I’ve discussed Team Topolgies twice on Small Batches. The first is a solo episode. I introduce the four team types and three interaction models. The second episode is a conversation with Matthew Skelton. Matthew and I discuss the book and inflections points in organizational growth.
Podcast Episode: Matthew Skelton
Podcast Episode: Team Topologies
What follows is a transcript of the podcast episode.
Hey there. Adam with for a solo episode of Small Batches.
Today I’m covering the 2019 book “Team Topologies: Organizing Business & Technology Teams for Fast Flow” written by Matthew Skelton & Manuel Pais.
Let me read off their official bio:
Matthew Skelton and Manuel Pais - co-authors of the book Team Topologies - have worked together on organisation design for modern software systems with many clients around the world. Their training sessions on Organisation Design for Modern Software Systems have helped numerous organizations to re-think their approach to team intercommunication and software architecture, improving flow and the effectiveness of software delivery.
So I’m stoked to finally discuss Team Topologies on Small Batches. This book has come up so many times in my work as an SRE at Skillshare and tangentially related to everything I’ve discussed on Small Batches to date. This is because team architecture and software delivery are directly related to software delivery performance.
That’s particularly why I enjoyed Team Topologies so much because it’s truly a book about high velocity software delivery. In fact it’s right there smack in the title. Plus it provides a language to discuss this facet of software delivery.
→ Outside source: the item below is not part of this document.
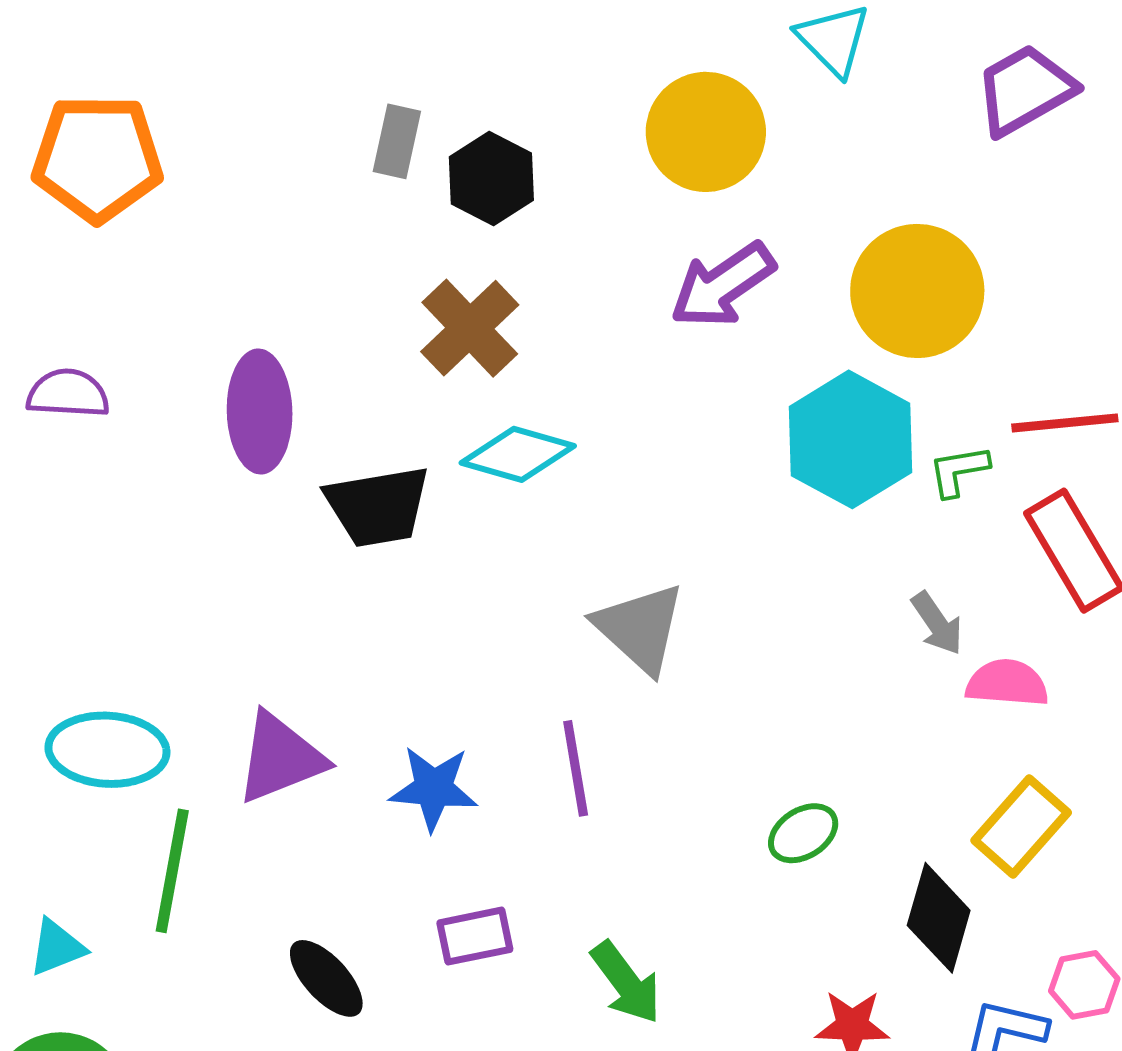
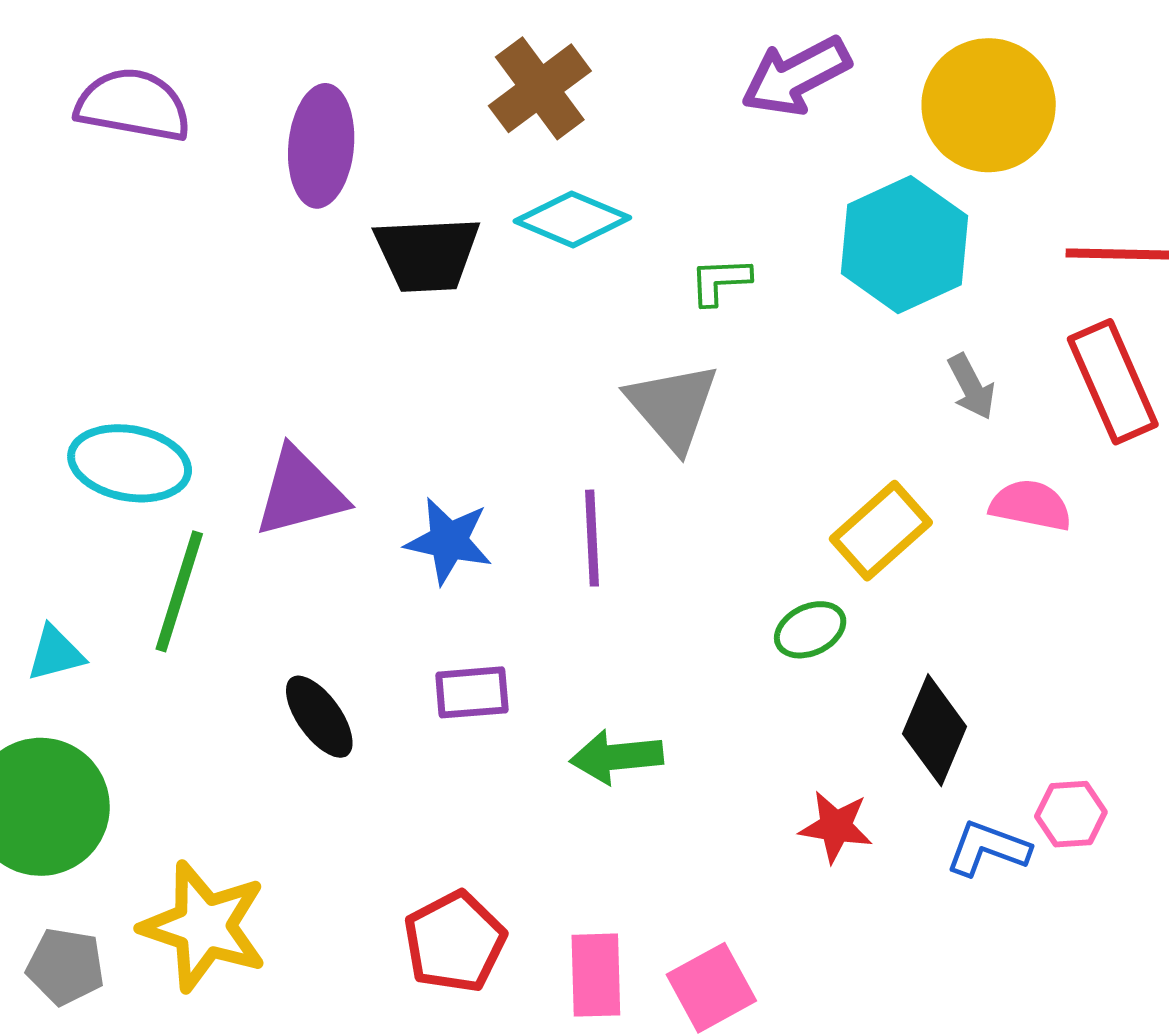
purple semicircle: (68, 394) -> (133, 105), size x1.4
green L-shape: (959, 471) -> (720, 281), moved
gray arrow: (937, 623) -> (971, 387), moved
yellow rectangle: (1021, 827) -> (881, 531), moved
green arrow: (626, 983) -> (616, 757), turned 114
You’ve likely encountered some of these concepts before, so this time around it may just be a new language.
I’ll share a personal anecdote from earlier in my career to set the stage for this episode.
Roughly fives years ago I lead the platform team through a complete ground up rewrite at a previous company. We were divided into technology teams: The web, mobile, and platform team. Given these boundaries each of respective team lead set out to create their internal architecture. Nothing to see here: just Conway’s law in action. It worked well here because we had isomorphic technology and team architecture.
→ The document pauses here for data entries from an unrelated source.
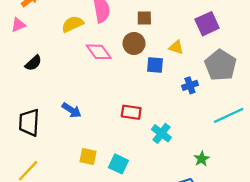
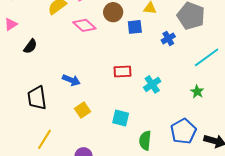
pink triangle: (18, 25) -> (11, 24), moved
cyan cross: (161, 133) -> (152, 84), turned 30
yellow square: (88, 157) -> (83, 110), moved, turned -35
green star: (202, 159) -> (197, 92), moved

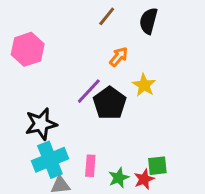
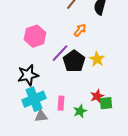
pink hexagon: (28, 49) -> (35, 36), moved
yellow star: (144, 85) -> (97, 59), moved
red star: (144, 179) -> (97, 96), moved

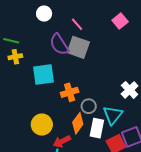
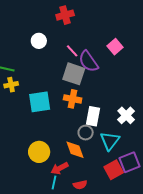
purple semicircle: (59, 44) -> (88, 61), moved
orange cross: (70, 92) -> (73, 99), moved, turned 30
orange diamond: (78, 123) -> (75, 150), turned -55
white rectangle: (97, 128) -> (93, 116), moved

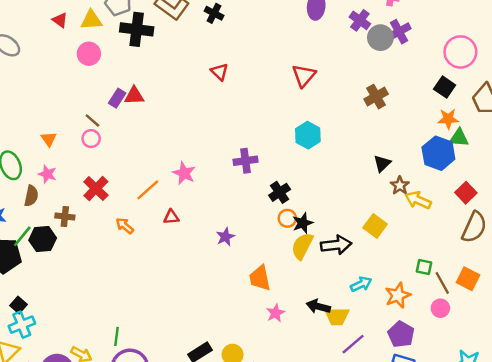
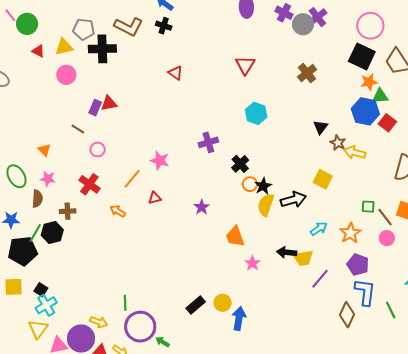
black square: (445, 87) -> (362, 57), size x1.5
pink circle: (91, 139) -> (98, 150), moved
red square: (466, 193) -> (387, 123), moved

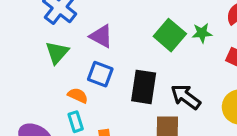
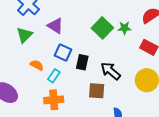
blue square: (100, 74) -> (63, 53), moved
black rectangle: (144, 87) -> (82, 62), size x0.7
cyan rectangle: (76, 122) -> (54, 76), moved, turned 48

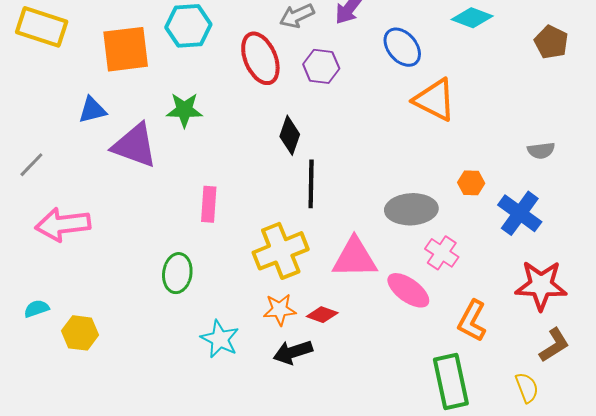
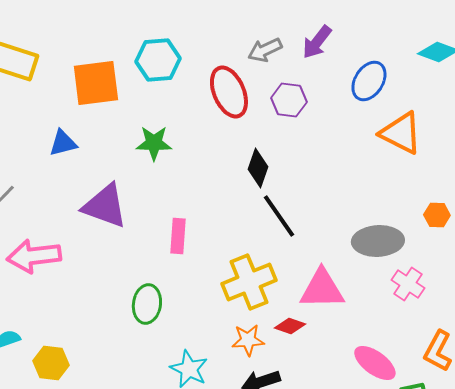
blue ellipse: (402, 47) -> (369, 81), turned 72
purple triangle: (135, 145) -> (105, 206), moved
black line: (311, 184) -> (279, 216), turned -36
pink ellipse: (408, 290) -> (375, 363), moved
red diamond: (322, 315) -> (290, 326), moved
Then something happened out of the blue shortly after the rewrite completed.
The organization went through a total re-org that changed the team structure, their responsibilities and how they interacted without doing anything to address the underlying technical architecture. This created confusing boundaries, ownership responsibilities, and left so called “independent feature teams” at the mercy of the small number of capable backend engineers capable of working across the various internal services.
These problems could have been avoided with some foresight and planning. Plus it’s especially bothersome because the entire engineering team had just finished a ground up rewrite that architected a system to support an entirely different team topology! If there was ever a time for a reverse Conway maneuver that was not it.
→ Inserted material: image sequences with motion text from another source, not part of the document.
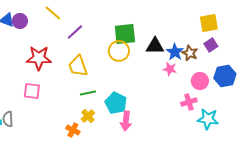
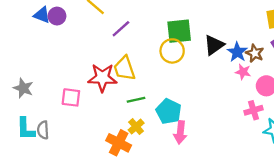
black triangle: (155, 46) -> (214, 45), turned -36
red star: (39, 58) -> (102, 78), moved
pink star: (170, 69) -> (243, 72), moved
orange cross: (73, 130) -> (119, 143), size x1.5

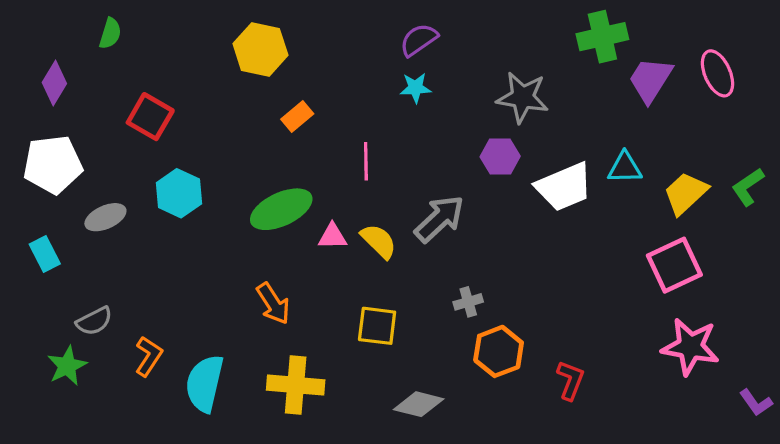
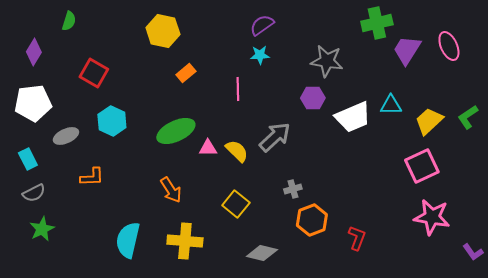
pink line: (366, 161) -> (238, 89), moved
gray semicircle: (94, 321) -> (34, 193), moved
yellow square: (377, 326) -> (236, 204), turned 32
orange L-shape: (149, 356) -> (92, 177), moved, turned 55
This example speaks to the importance of Conway’s law and how team and software architecture fit together to create fast flow or on the other hand just inhibit it.
Team Topologies provides a framework that avoids this problem from the outset by optimizing for fast flow. Alright, let’s get stuck in.
Team Topologies addresses the relationship between software delivery and team structure. The book’s thesis is that team’s are the means of software delivery, so organizations must structure teams for fast flow.
The term “topologies” refers to both the structure and dynamics in an organization. Imagine a running river. Structure is like the rocks, logs, and plants along the river’s path. Dynamics is how water flows and moves between the rocks, logs, and plants. The water may take a different path as conditions change. That’s the dynamics at play as water navigates the river’s structure. Organizations must consider both structure and dynamics when constructing their team topologies.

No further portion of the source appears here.